* [INPUT MATERIAL]

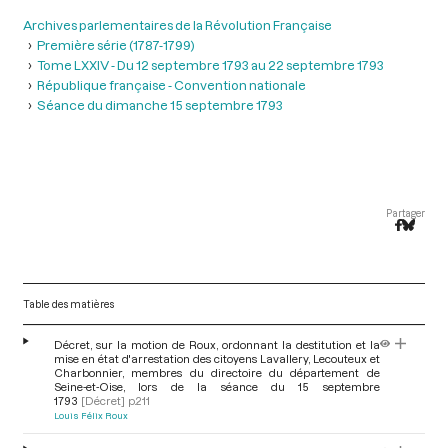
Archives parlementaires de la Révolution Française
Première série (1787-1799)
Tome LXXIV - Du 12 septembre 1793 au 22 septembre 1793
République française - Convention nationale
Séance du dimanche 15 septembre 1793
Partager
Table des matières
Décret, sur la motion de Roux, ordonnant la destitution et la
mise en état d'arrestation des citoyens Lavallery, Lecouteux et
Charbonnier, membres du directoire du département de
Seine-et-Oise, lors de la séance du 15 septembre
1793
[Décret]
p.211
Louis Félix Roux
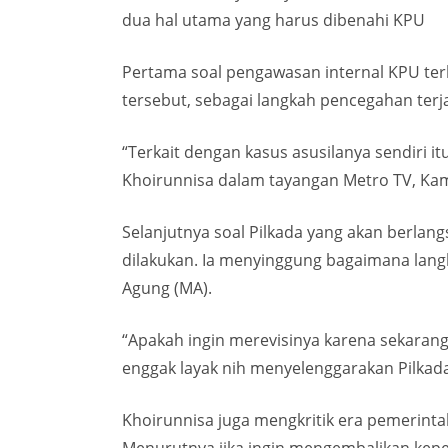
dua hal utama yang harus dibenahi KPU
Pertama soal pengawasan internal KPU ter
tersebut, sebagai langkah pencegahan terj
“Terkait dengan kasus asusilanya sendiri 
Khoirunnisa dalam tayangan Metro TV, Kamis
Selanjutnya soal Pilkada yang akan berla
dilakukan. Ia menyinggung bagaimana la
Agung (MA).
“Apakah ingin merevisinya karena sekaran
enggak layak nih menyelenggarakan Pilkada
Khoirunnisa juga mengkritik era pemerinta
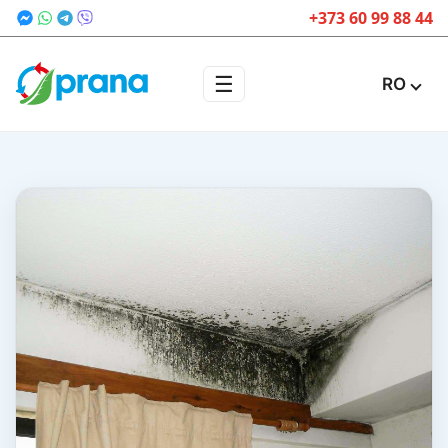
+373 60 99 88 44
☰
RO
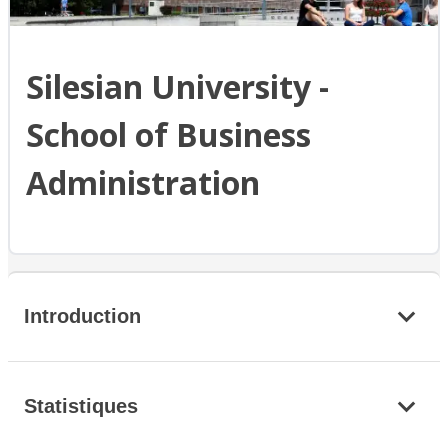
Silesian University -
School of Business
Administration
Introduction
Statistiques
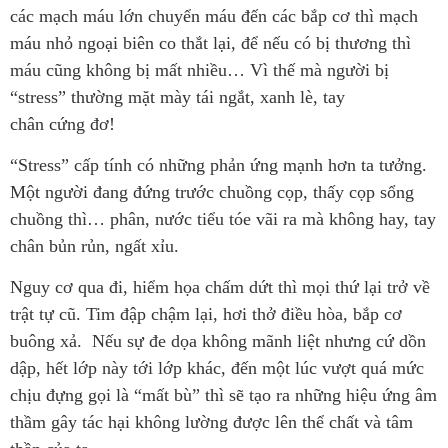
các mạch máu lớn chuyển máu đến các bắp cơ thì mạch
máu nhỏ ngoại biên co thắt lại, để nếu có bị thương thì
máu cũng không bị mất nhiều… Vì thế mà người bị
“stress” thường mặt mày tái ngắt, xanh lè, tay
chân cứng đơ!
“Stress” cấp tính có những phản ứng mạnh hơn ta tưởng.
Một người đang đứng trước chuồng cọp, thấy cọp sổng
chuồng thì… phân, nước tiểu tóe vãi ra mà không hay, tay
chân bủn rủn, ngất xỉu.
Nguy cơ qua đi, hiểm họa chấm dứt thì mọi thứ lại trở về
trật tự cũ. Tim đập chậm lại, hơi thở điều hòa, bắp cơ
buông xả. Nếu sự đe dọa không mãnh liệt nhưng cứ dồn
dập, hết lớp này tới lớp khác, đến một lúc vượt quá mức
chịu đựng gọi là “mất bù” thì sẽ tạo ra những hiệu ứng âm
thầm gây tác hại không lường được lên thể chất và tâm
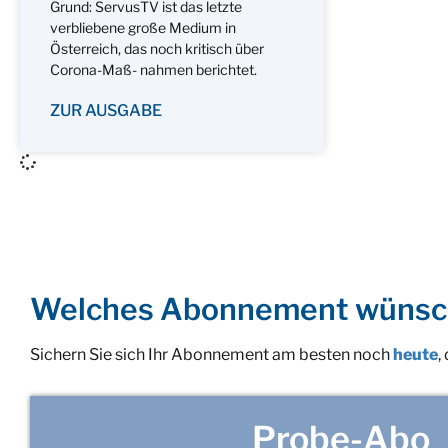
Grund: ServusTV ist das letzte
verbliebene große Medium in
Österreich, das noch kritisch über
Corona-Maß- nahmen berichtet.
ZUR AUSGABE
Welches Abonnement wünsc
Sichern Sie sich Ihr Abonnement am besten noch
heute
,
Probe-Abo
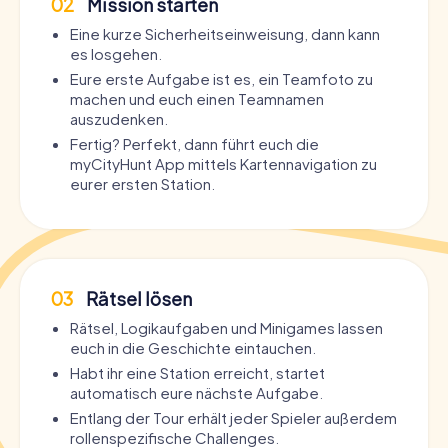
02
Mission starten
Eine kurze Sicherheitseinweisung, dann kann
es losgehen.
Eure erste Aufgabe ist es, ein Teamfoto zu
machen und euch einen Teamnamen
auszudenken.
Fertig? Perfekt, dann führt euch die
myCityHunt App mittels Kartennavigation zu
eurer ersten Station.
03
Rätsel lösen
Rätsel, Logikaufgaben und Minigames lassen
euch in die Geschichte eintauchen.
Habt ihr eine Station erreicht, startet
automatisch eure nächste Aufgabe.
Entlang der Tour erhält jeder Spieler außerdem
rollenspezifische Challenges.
---
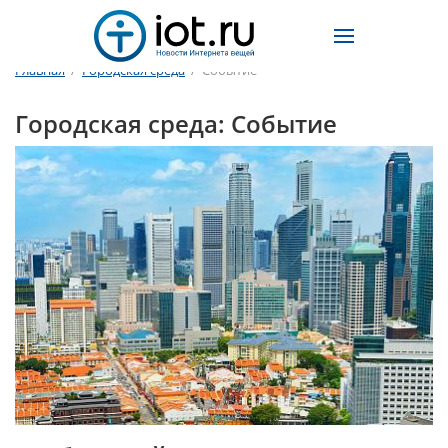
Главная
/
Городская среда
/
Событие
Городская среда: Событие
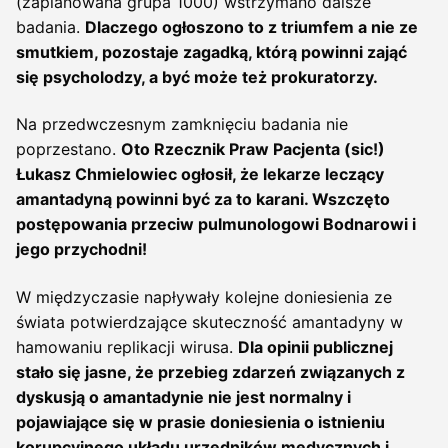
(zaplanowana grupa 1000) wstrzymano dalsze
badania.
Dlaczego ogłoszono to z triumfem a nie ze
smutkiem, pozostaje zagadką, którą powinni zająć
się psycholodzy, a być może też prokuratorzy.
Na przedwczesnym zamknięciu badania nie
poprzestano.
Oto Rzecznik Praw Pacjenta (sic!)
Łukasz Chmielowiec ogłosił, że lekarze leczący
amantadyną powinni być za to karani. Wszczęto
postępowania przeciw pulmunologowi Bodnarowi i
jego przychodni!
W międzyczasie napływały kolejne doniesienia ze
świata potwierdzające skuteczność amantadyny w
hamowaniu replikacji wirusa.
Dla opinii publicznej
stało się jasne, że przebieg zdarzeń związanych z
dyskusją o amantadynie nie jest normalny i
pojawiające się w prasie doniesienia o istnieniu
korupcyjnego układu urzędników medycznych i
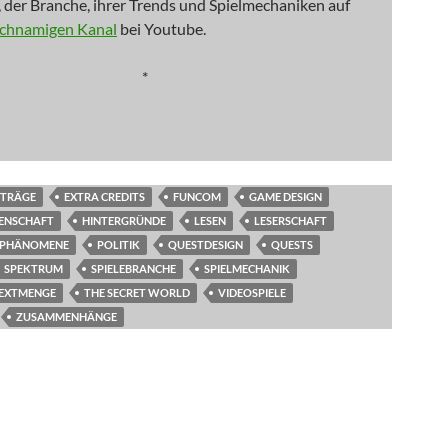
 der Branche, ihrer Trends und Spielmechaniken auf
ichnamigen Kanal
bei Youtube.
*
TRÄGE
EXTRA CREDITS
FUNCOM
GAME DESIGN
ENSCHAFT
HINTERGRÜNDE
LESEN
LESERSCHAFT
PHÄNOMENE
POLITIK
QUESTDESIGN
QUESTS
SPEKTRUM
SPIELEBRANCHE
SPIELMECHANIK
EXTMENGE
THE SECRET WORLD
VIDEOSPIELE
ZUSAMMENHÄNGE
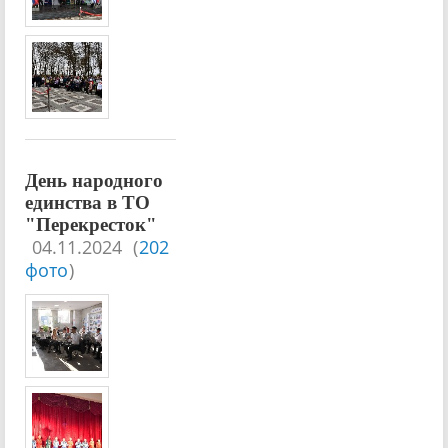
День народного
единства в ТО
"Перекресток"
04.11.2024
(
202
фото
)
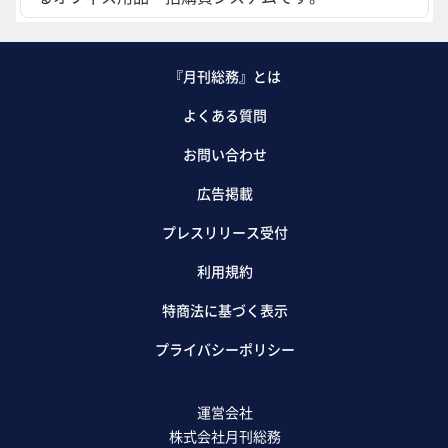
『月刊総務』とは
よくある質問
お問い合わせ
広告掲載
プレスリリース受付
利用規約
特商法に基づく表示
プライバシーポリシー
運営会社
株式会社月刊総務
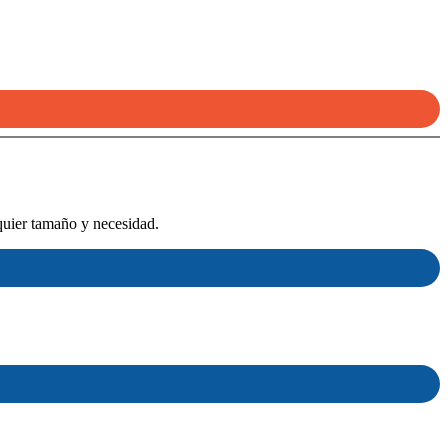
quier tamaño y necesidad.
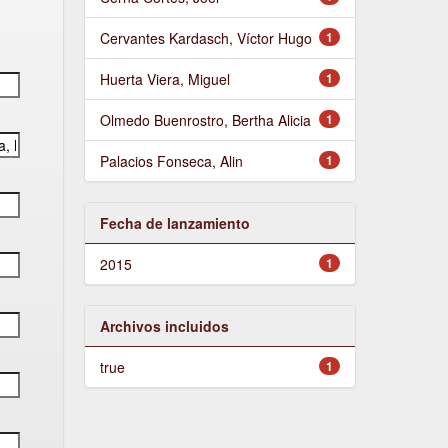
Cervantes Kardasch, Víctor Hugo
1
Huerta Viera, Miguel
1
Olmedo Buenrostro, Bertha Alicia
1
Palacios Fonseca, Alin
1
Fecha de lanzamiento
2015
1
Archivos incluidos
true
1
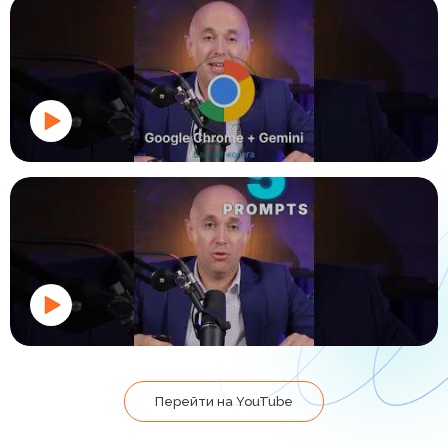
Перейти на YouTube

* [WHAT TO PRODUCE] Find the word "Roux" in the entries, and copy every line it shows up in.

* [ANSWER SPACE]
Décret, sur la motion de Roux, ordonnant la destitution et la
Louis Félix Roux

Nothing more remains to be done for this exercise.